On the other hand, the phospholipid content was not significantly different between the normal group and the control group, so the effects of other extracts could not be compared.

(3) Effect on serum cholesterol content and arteriosclerosis index

Changes in total cholesterol content, high density lipid (HDL) cholesterol, low density lipid (LDL) cholesterol content, ultra low density lipid (VLDL) cholesterol content and atherosclerosis index of crude ethanol extracts in rats fed cholesterol ester Measured.

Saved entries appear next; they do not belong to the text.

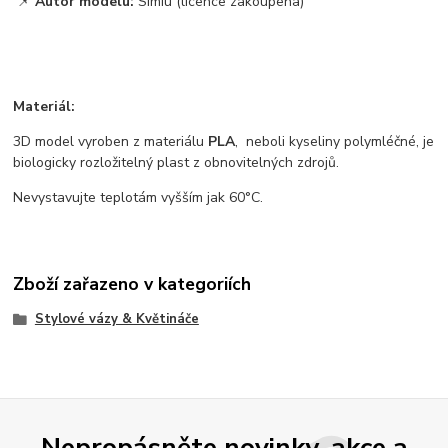
📌
Autor modelu:
Simiu (licence zakoupena)
Materiál:
3D model vyroben z materiálu
PLA
, neboli kyseliny polymléčné, je
biologicky rozložitelný plast z obnovitelných zdrojů.
Nevystavujte teplotám vyšším jak 60°C.
Zboží zařazeno v kategoriích
Stylové vázy & Květináče
Nepropásněte novinky, akce a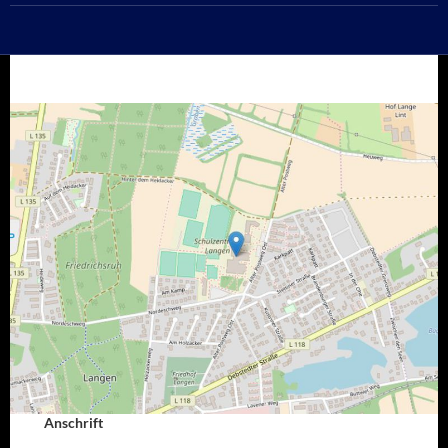
Anschrift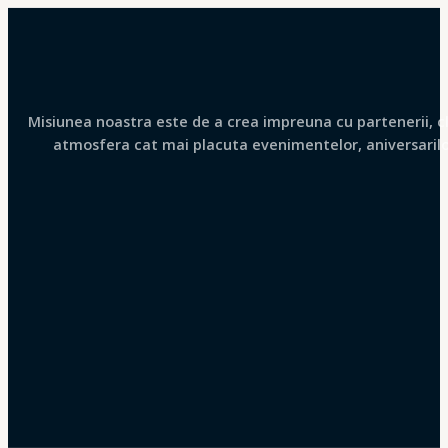
Misiunea noastra este de a crea impreuna cu partenerii, clie
atmosfera cat mai placuta evenimentelor, aniversarilor 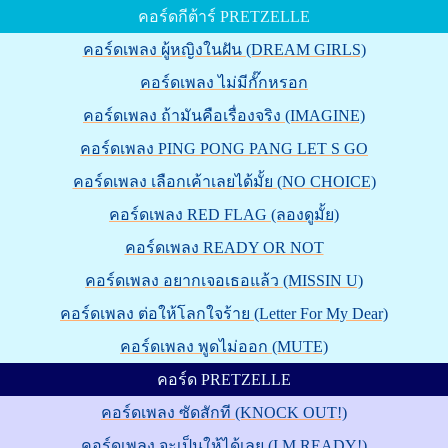
คอร์ดกีต้าร์ PRETZELLE
คอร์ดเพลง ผู้หญิงในฝัน (DREAM GIRLS)
คอร์ดเพลง ไม่มีกั๊กหรอก
คอร์ดเพลง ถ้ามันคือเรื่องจริง (IMAGINE)
คอร์ดเพลง PING PONG PANG LET S GO
คอร์ดเพลง เลือกเค้าเลยได้มั้ย (NO CHOICE)
คอร์ดเพลง RED FLAG (ลองดูมั้ย)
คอร์ดเพลง READY OR NOT
คอร์ดเพลง อยากเจอเธอแล้ว (MISSIN U)
คอร์ดเพลง ต่อให้โลกใจร้าย (Letter For My Dear)
คอร์ดเพลง พูดไม่ออก (MUTE)
คอร์ด PRETZELLE
คอร์ดเพลง ซัดสักที (KNOCK OUT!)
คอร์ดเพลง จะเป็นให้ได้เลย (I M READY!)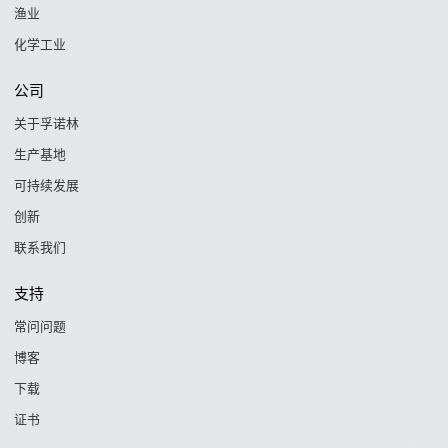
渔业
化学工业
公司
关于孚诺林
生产基地
可持续发展
创新
联系我们
支持
常问问题
博客
下载
证书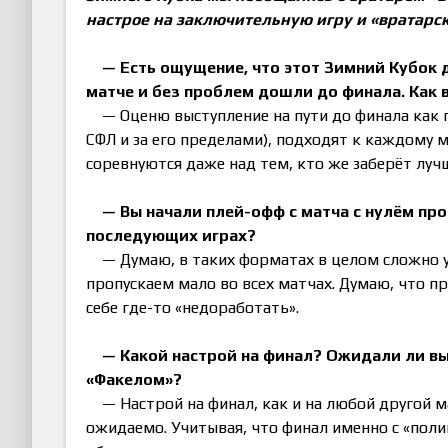
настрое на заключительную игру и «вратарс
— Есть ощущение, что этот Зимний Кубок 
матче и без проблем дошли до финала. Как 
— Оценю выступление на пути до финала как 
СФЛ и за его пределами), подходят к каждому м
соревнуются даже над тем, кто же заберёт луч
— Вы начали плей-офф с матча с нулём пр
последующих играх?
— Думаю, в таких форматах в целом сложно 
пропускаем мало во всех матчах. Думаю, что пр
себе где-то «недоработать».
— Какой настрой на финал? Ожидали ли вы
«Факелом»?
— Настрой на финал, как и на любой другой 
ожидаемо. Учитывая, что финал именно с «поли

TABLE 6 Effect of herbal extracts on serum cholesterol in rats fed diets containing cholesterol esters

Test group Dosage Cholesterol (mg / ml) Arteriosclerosis index Total cholesterol HDL LDL VLDL Normal - 73.6 ± 4.87 ^a 38.2 ± 3.46 ^a 19.8 ± 3.03 ^e 17.9 ± 2.75 ^d 0.92 ± 0.08 ^a Control - 239.2 ± 6.49 ^b 29.8 ± 2.11 ^b 180.7 ± 6.97 ^a 31.0 ± 5.08 ^a 4.00 ± 0.77 ^b 6 Ethanol Extracts 0.1g 223.7 ± 5.49 ^c 31.6 ± 1.98 ^{b, c} 167.8 ± 5.73 ^b 25.7 ± 2.96 ^b 2.91 ± 0.19 ^c 9 Ethanol Extracts 0.1g 101.7 ± 6.73 ^d 35.9 ± 2.09 ^{a, c} 48.8 ± 2.76 ^c 23.4 ± 3.48 ^{b, c} 1.83 ± 0.13 ^d 18 Ethanol Extracts 0.1g 98.4 ± 8.28 ^d 33.2 ± 1.87 ^{b, c} 40.9 ± 1.69 ^d 21.0 ± 2.53 ^{c, d} 1.96 ± 0.10 ^d CSR (Cholestylamine) 100mg / kg 80.7 ± 5.23 ^a 36.1 ± 3.20 ^{a, c} 19.7 ± 1.74 ^e 17.6 ± 2.64 ^d 1.23 ± 0.15 ^{a 1)} Mean ± standard deviation (n = 8). ^{a, b, c, e, f} Duncan's multiple range test indicates no significance (p <0.05).

** The quantity indicated above is the weight calculated for each herbal medicine itself.

As shown in Table 6, cholesterol content and arteriosclerosis index were increased in the hyperlipidemia-induced control group with cholesterol ester and decreased when the 9 and 18 extracts were administered. The effect was greatest in CSR, but similarly decreased in 9 and 18 extracts. In the six extracts, which had little inhibitory effect in vitro , the cholesterol content was similar to that of the control group, and there was a slight decrease in the atherosclerotic index.

The extract of the present invention inhibits the activity of pCEH, which mediates the degradation and absorption of dietary cholesterol in the small intestine, thereby preventing the absorption of dietary cholesterol in the body and is useful for the prevention and treatment of cardiovascular diseases including atherosclerosis.

Claims (5)

A composition for the prevention and treatment of atherosclerosis or hyperlipidemia comprising an effective amount of an herbal extract consisting of cinnamon, tofu, thick pepper, yellowish white, sesame oil, nutmeg, ephedra, mint and safflower as an active ingredient and a pharmaceutically acceptable carrier. The method of claim 1, The composition of the composition for preventing and treating atherosclerosis or hyperlipidemia, characterized in that it further comprises a purpose, baekryeop, thawed blood, turmeric, turmeric, rare, pagoji, Yanggang and fruiting. delete delete The method according to claim 1 or 2, A composition for preventing and treating atherosclerosis or hyperlipidemia, wherein the effective amount of the herbal extract is 0.01 g to 5 g / kg body weight / day.